LISTED RECORDS
>>>>>
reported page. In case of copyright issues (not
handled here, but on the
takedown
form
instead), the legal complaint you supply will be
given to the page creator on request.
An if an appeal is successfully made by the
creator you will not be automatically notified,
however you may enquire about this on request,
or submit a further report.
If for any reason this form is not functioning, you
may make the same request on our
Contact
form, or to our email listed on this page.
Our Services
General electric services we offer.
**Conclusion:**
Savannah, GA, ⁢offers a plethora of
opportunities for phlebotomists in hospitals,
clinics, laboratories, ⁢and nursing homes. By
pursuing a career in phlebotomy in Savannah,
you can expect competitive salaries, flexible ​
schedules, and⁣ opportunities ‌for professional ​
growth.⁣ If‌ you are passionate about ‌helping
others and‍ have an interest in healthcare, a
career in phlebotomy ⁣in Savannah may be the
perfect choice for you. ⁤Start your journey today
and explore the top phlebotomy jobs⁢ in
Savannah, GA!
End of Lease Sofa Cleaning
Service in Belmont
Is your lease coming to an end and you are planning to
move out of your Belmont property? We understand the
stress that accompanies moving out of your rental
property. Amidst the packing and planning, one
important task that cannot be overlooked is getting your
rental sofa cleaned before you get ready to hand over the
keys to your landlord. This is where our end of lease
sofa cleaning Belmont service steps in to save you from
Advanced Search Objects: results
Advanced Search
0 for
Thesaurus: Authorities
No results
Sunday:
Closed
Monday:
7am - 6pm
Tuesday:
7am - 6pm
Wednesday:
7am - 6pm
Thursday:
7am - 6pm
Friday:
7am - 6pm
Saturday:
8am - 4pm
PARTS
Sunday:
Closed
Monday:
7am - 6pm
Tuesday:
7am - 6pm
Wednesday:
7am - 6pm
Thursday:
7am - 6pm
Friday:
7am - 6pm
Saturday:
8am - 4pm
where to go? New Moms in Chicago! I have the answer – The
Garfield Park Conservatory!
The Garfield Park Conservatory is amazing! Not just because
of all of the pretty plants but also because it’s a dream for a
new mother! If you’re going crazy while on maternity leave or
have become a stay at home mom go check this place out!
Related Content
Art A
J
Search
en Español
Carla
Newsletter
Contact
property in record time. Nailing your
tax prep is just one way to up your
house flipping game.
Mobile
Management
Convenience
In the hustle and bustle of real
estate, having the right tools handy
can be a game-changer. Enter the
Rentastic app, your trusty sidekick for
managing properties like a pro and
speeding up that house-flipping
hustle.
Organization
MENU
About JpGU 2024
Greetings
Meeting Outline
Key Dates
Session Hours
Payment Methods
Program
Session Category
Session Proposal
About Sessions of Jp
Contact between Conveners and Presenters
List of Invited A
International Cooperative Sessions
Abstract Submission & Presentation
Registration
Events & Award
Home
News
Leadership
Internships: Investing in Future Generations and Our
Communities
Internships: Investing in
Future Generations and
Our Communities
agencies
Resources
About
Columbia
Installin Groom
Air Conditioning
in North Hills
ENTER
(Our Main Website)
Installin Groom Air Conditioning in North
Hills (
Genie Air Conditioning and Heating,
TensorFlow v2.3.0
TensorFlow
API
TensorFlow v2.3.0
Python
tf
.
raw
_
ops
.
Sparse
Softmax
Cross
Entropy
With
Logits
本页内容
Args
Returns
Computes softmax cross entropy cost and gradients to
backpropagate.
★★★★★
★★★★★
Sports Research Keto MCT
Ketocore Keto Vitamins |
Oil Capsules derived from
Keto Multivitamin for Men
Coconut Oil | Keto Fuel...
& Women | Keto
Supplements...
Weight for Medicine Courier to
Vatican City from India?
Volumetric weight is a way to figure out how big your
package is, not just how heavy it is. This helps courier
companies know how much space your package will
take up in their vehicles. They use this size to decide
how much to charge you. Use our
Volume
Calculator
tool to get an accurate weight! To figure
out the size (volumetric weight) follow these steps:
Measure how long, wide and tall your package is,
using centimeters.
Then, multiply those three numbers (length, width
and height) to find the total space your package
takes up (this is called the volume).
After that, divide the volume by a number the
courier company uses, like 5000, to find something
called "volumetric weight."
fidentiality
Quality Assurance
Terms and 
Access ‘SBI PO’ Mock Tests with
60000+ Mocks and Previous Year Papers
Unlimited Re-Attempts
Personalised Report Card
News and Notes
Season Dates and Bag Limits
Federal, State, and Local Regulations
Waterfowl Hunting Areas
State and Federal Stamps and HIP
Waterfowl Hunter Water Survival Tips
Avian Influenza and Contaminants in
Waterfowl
<<<<<
Restate the listing above in full, exactly.

TASK OUTPUT
reported page. In case of copyright issues (not
handled here, but on the
takedown
form
instead), the legal complaint you supply will be
given to the page creator on request.
An if an appeal is successfully made by the
creator you will not be automatically notified,
however you may enquire about this on request,
or submit a further report.
If for any reason this form is not functioning, you
may make the same request on our
Contact
form, or to our email listed on this page.
Our Services
General electric services we offer.
**Conclusion:**
Savannah, GA, ⁢offers a plethora of
opportunities for phlebotomists in hospitals,
clinics, laboratories, ⁢and nursing homes. By
pursuing a career in phlebotomy in Savannah,
you can expect competitive salaries, flexible ​
schedules, and⁣ opportunities ‌for professional ​
growth.⁣ If‌ you are passionate about ‌helping
others and‍ have an interest in healthcare, a
career in phlebotomy ⁣in Savannah may be the
perfect choice for you. ⁤Start your journey today
and explore the top phlebotomy jobs⁢ in
Savannah, GA!
End of Lease Sofa Cleaning
Service in Belmont
Is your lease coming to an end and you are planning to
move out of your Belmont property? We understand the
stress that accompanies moving out of your rental
property. Amidst the packing and planning, one
important task that cannot be overlooked is getting your
rental sofa cleaned before you get ready to hand over the
keys to your landlord. This is where our end of lease
sofa cleaning Belmont service steps in to save you from
Advanced Search Objects: results
Advanced Search
0 for
Thesaurus: Authorities
No results
Sunday:
Closed
Monday:
7am - 6pm
Tuesday:
7am - 6pm
Wednesday:
7am - 6pm
Thursday:
7am - 6pm
Friday:
7am - 6pm
Saturday:
8am - 4pm
PARTS
Sunday:
Closed
Monday:
7am - 6pm
Tuesday:
7am - 6pm
Wednesday:
7am - 6pm
Thursday:
7am - 6pm
Friday:
7am - 6pm
Saturday:
8am - 4pm
where to go? New Moms in Chicago! I have the answer – The
Garfield Park Conservatory!
The Garfield Park Conservatory is amazing! Not just because
of all of the pretty plants but also because it’s a dream for a
new mother! If you’re going crazy while on maternity leave or
have become a stay at home mom go check this place out!
Related Content
Art A
J
Search
en Español
Carla
Newsletter
Contact
property in record time. Nailing your
tax prep is just one way to up your
house flipping game.
Mobile
Management
Convenience
In the hustle and bustle of real
estate, having the right tools handy
can be a game-changer. Enter the
Rentastic app, your trusty sidekick for
managing properties like a pro and
speeding up that house-flipping
hustle.
Organization
MENU
About JpGU 2024
Greetings
Meeting Outline
Key Dates
Session Hours
Payment Methods
Program
Session Category
Session Proposal
About Sessions of Jp
Contact between Conveners and Presenters
List of Invited A
International Cooperative Sessions
Abstract Submission & Presentation
Registration
Events & Award
Home
News
Leadership
Internships: Investing in Future Generations and Our
Communities
Internships: Investing in
Future Generations and
Our Communities
agencies
Resources
About
Columbia
Installin Groom
Air Conditioning
in North Hills
ENTER
(Our Main Website)
Installin Groom Air Conditioning in North
Hills (
Genie Air Conditioning and Heating,
TensorFlow v2.3.0
TensorFlow
API
TensorFlow v2.3.0
Python
tf
.
raw
_
ops
.
Sparse
Softmax
Cross
Entropy
With
Logits
本页内容
Args
Returns
Computes softmax cross entropy cost and gradients to
backpropagate.
★★★★★
★★★★★
Sports Research Keto MCT
Ketocore Keto Vitamins |
Oil Capsules derived from
Keto Multivitamin for Men
Coconut Oil | Keto Fuel...
& Women | Keto
Supplements...
Weight for Medicine Courier to
Vatican City from India?
Volumetric weight is a way to figure out how big your
package is, not just how heavy it is. This helps courier
companies know how much space your package will
take up in their vehicles. They use this size to decide
how much to charge you. Use our
Volume
Calculator
tool to get an accurate weight! To figure
out the size (volumetric weight) follow these steps:
Measure how long, wide and tall your package is,
using centimeters.
Then, multiply those three numbers (length, width
and height) to find the total space your package
takes up (this is called the volume).
After that, divide the volume by a number the
courier company uses, like 5000, to find something
called "volumetric weight."
fidentiality
Quality Assurance
Terms and 
Access ‘SBI PO’ Mock Tests with
60000+ Mocks and Previous Year Papers
Unlimited Re-Attempts
Personalised Report Card
News and Notes
Season Dates and Bag Limits
Federal, State, and Local Regulations
Waterfowl Hunting Areas
State and Federal Stamps and HIP
Waterfowl Hunter Water Survival Tips
Avian Influenza and Contaminants in
Waterfowl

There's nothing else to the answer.